Is Regulatory Forbearance Hurting the Cryptocurrency Market?
Given the nebulous nature of cryptocurrencies, there has been an ongoing turf war over whether it would be the RBI or SEBI which has appropriate jurisdiction to regulate them.
Regulators in India have been indulging in a policy of forbearance when it comes to framing regulations for the cryptocurrency industry. Given the nebulous nature of cryptocurrencies, and the ongoing debate over whether it can be classified as a currency, a derivative or security, there has been an ongoing turf war over whether it would be the Reserve Bank of India (RBI) or the Securities and Exchange Board of India (SEBI) which has appropriate jurisdiction to regulate the cryptocurrency industry.
This regulatory conundrum has already played out in the U.S. with the Federal Reserve attempting to fit cryptocurrencies within the definition of a currency and Securities and the Exchange Commission (SEC) assessing its ability to regulate cryptocurrencies as a security. The SEC in its recent investigations into the Decentralized Autonomous Organization’s initial coin offering accepted that whether ‘tokens’ are securities will depend on the particular “facts and circumstances”. This highlights the regulatory challenges in regulating an industry as amorphous and metamorphic as the cryptocurrency industry.
It would perhaps be safer to classify cryptocurrencies as an ‘asset class’ rather than attempt to fit cryptocurrencies into one or the other rigid definitions of a security, currency or derivative. This would enable both the RBI and SEBI to regulate various aspects of cryptocurrencies without requiring a bifurcation of regulatory purview which appears to be impeding either SEBI or the RBI from taking up the mandate of regulating bitcoins.
Regulatory recognition, albeit at the cost of regulations being imposed, would to some extent, result in the recognition of the legitimate uses of cryptocurrencies for certain applications, thereby resulting in its widespread acceptance whilst clearly demarcating the limits of its legitimate end use. In an exchange controlled economy such as India’s it becomes even more relevant for the RBI to exercise some controls to regulate or at the very least oversee the use of cryptocurrencies to check its use to circumvent foreign exchange regulations.
Even if one were to argue that legitimizing the use of cryptocurrencies is contrary to regulatory intent of RBI and SEBI, the current regulatory forbearance is indefensible. The lack of a regulatory framework today not only impedes the wider acceptance of cryptocurrencies given that certain cryptocurrencies such as the bitcoin have garnered the notorious reputation of being used as the currency of choice for the trading of contraband on the dark web.
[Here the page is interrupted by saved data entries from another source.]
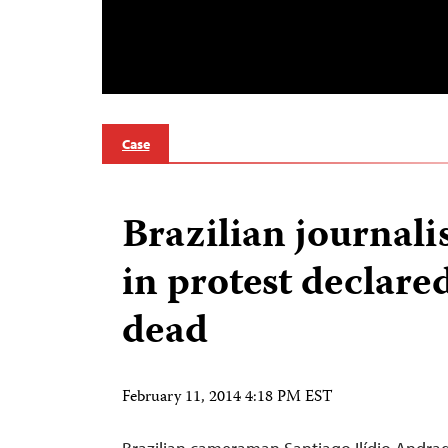
Case
Brazilian journali
in protest declare
dead
February 11, 2014 4:18 PM EST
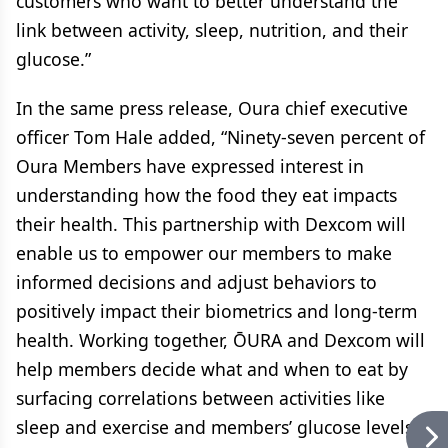
customers who want to better understand the
link between activity, sleep, nutrition, and their
glucose.”
In the same press release, Oura chief executive
officer Tom Hale added, “Ninety-seven percent of
Oura Members have expressed interest in
understanding how the food they eat impacts
their health. This partnership with Dexcom will
enable us to empower our members to make
informed decisions and adjust behaviors to
positively impact their biometrics and long-term
health. Working together, ŌURA and Dexcom will
help members decide what and when to eat by
surfacing correlations between activities like
sleep and exercise and members’ glucose levels.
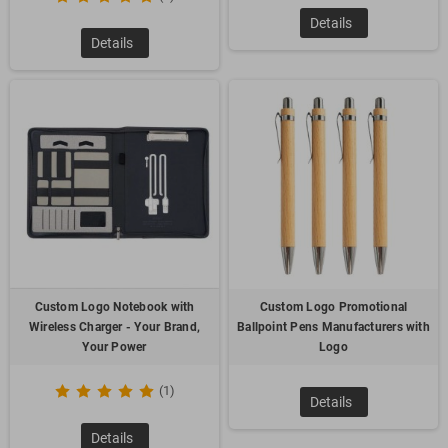
Details
Details
Custom Logo Notebook with
Custom Logo Promotional
Wireless Charger - Your Brand,
Ballpoint Pens Manufacturers with
Your Power
Logo
(1)
Details
Details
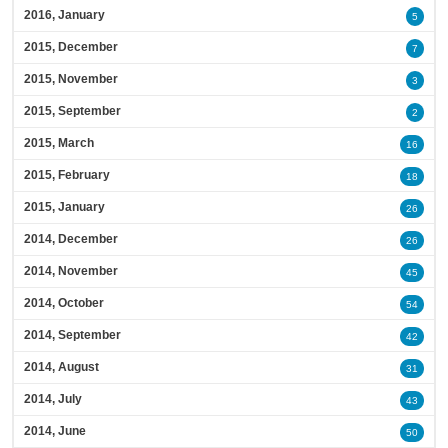
2016, January
5
2015, December
7
2015, November
3
2015, September
2
2015, March
16
2015, February
18
2015, January
26
2014, December
26
2014, November
45
2014, October
54
2014, September
42
2014, August
31
2014, July
43
2014, June
50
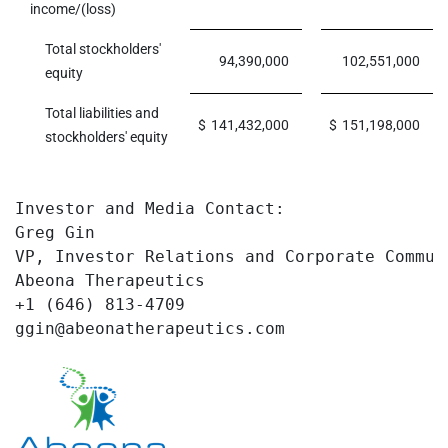
income/(loss)
Total stockholders'
94,390,000
102,551,000
equity
Total liabilities and
$
141,432,000
$
151,198,000
stockholders' equity
Investor and Media Contact: 

Greg Gin

VP, Investor Relations and Corporate Communi
Abeona Therapeutics

+1 (646) 813-4709

ggin@abeonatherapeutics.com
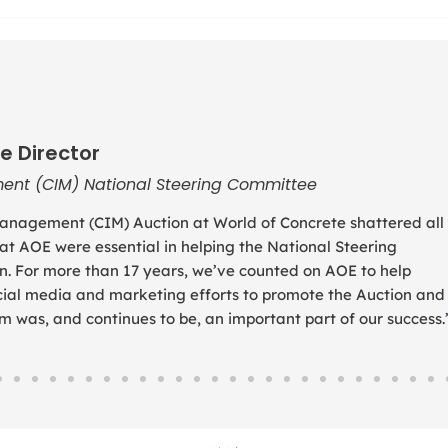
e Director
ent (CIM) National Steering Committee
anagement (CIM) Auction at World of Concrete shattered all
 at AOE were essential in helping the National Steering
. For more than 17 years, we’ve counted on AOE to help
social media and marketing efforts to promote the Auction and
was, and continues to be, an important part of our success.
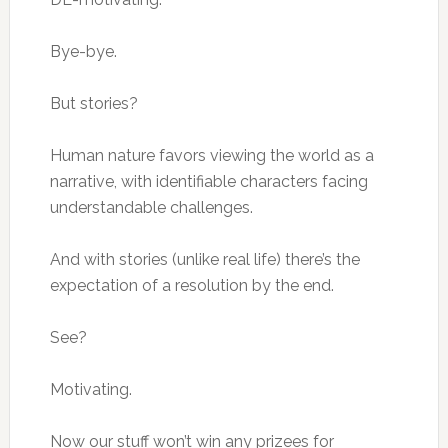
Bye-bye.
But stories?
Human nature favors viewing the world as a
narrative, with identifiable characters facing
understandable challenges.
And with stories (unlike real life) there’s the
expectation of a resolution by the end.
See?
Motivating.
Now our stuff won’t win any prizees for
The Malta Financial Services Authority, another regulator grappling with the regulation of cryptocurrencieshas succinctly summarized the global regulatory concern regarding cryptocurrencies in its observation that virtual currencies are vulnerable to misuse for criminal activities such as money laundering since transactions in virtual currencies are largely untraceable and provide a high degree of anonymity. Once cryptocurrencies garner such a reputation, the lack of regulatory sanction results in cryptocurrencies being viewed with undue suspicion, almost as if it is intrinsically associated to illicit activities.
Usually, in the wake of incidents such as the collapse of Mt. Gox a bitcoin exchange which affected over 25,000 individuals and the crackdown on online marketplaces such as Silk Road that facilitated the trade of contraband, regulators are compelled to take a tough stand and impose harsher regulations. The decentralized nature of cryptocurrencies leaves law enforcement authorities with limited options, to either take action against or close exchange platforms, or impose measures to prevent access to platforms offering cryptocurrencies. The combination of these factors inevitably results in a regulatory clamp down that stifles an industry inextricably linked to technological innovation.
Globally, regulators have adopted the approach of implementing a ‘regulatory sandbox’ regime specifically in the fintech industry to permit businesses to test their technology and deploy proof of concepts within controlled parameters of a ‘regulatory sandbox’. This enables regulators have close oversight and thereby have the ability to frame regulations which specifically address practical challenges and nuanced issues which have arisen during the controlled sandboxing tests. It also allows regulators to be better equipped to preempt permutations and combinations of typical issues which may impede the effective regulation of technology based products such as cryptocurrencies.
With no regulatory sandboxing regime in India, there is a very real risk that regulators may favour a binary approach: of either imposing a complete ban on cryptocurrencies, or abstaining from attempting to regulate them. One can hope that Indian regulators will attempt to strike a balance between protecting public interests while ensuring that restrictions imposed allow for the development of products derived on the underlying blockchain technology. Perhaps the approach that could be adopted is the implementation of a regulatory regime that sets down overarching principles that prevent exploitation of regulatory loopholes against the grain of regulatory intent and adapts with the metamorphosis of technology.